BEGIN Data for this exercise

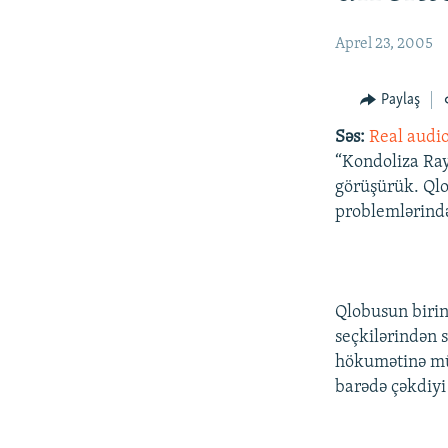
İNFOQRAFIKA
AZƏRBAYCAN ƏDƏBIYYATI KITABXANASI
MISSIYAMIZ
KARIKATURA
İSLAM VƏ DEMOKRATIYA
PEŞƏ ETIKASI VƏ JURNALISTIKA
Aprel 23, 2005
STANDARTLARIMIZ
İZ - MƏDƏNIYYƏT PROQRAMI
MATERIALLARIMIZDAN ISTIFADƏ
Paylaş
AZADLIQRADIOSU MOBIL TELEFONUNUZDA
Səs:
Real audi
“Kondoliza Ray
BIZIMLƏ ƏLAQƏ
görüşürük. Qlo
XƏBƏR BÜLLETENLƏRIMIZ
problemlərində
Qlobusun birin
seçkilərindən 
hökumətinə mür
barədə çəkdiyi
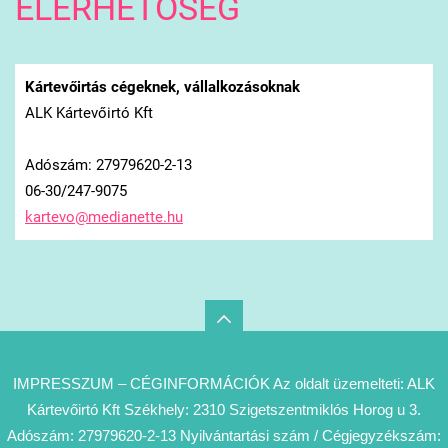
ELÉRHETŐSÉG
Kártevőirtás cégeknek, vállalkozásoknak
ALK Kártevőirtó Kft
Adószám: 27979620-2-13
06-30/247-9075
kartevo@
medianet
te.hu
IMPRESSZUM – CÉGINFORMÁCIÓK Az oldalt üzemelteti: ALK
Kártevőirtó Kft Székhely: 2310 Szigetszentmiklós Horog u 3.
Adószám: 27979620-2-13 Nyilvántartási szám / Cégjegyzékszám:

END Data for this exercise

- **Task objective**
Strip out the pictures and repeat the listing above exactly.

- **Task answer**
İNFOQRAFIKA
AZƏRBAYCAN ƏDƏBIYYATI KITABXANASI
MISSIYAMIZ
KARIKATURA
İSLAM VƏ DEMOKRATIYA
PEŞƏ ETIKASI VƏ JURNALISTIKA
Aprel 23, 2005
STANDARTLARIMIZ
İZ - MƏDƏNIYYƏT PROQRAMI
MATERIALLARIMIZDAN ISTIFADƏ
Paylaş
AZADLIQRADIOSU MOBIL TELEFONUNUZDA
Səs:
Real audi
“Kondoliza Ray
BIZIMLƏ ƏLAQƏ
görüşürük. Qlo
XƏBƏR BÜLLETENLƏRIMIZ
problemlərində
Qlobusun birin
seçkilərindən 
hökumətinə mür
barədə çəkdiyi
ELÉRHETŐSÉG
Kártevőirtás cégeknek, vállalkozásoknak
ALK Kártevőirtó Kft
Adószám: 27979620-2-13
06-30/247-9075
kartevo@
medianet
te.hu
IMPRESSZUM – CÉGINFORMÁCIÓK Az oldalt üzemelteti: ALK
Kártevőirtó Kft Székhely: 2310 Szigetszentmiklós Horog u 3.
Adószám: 27979620-2-13 Nyilvántartási szám / Cégjegyzékszám:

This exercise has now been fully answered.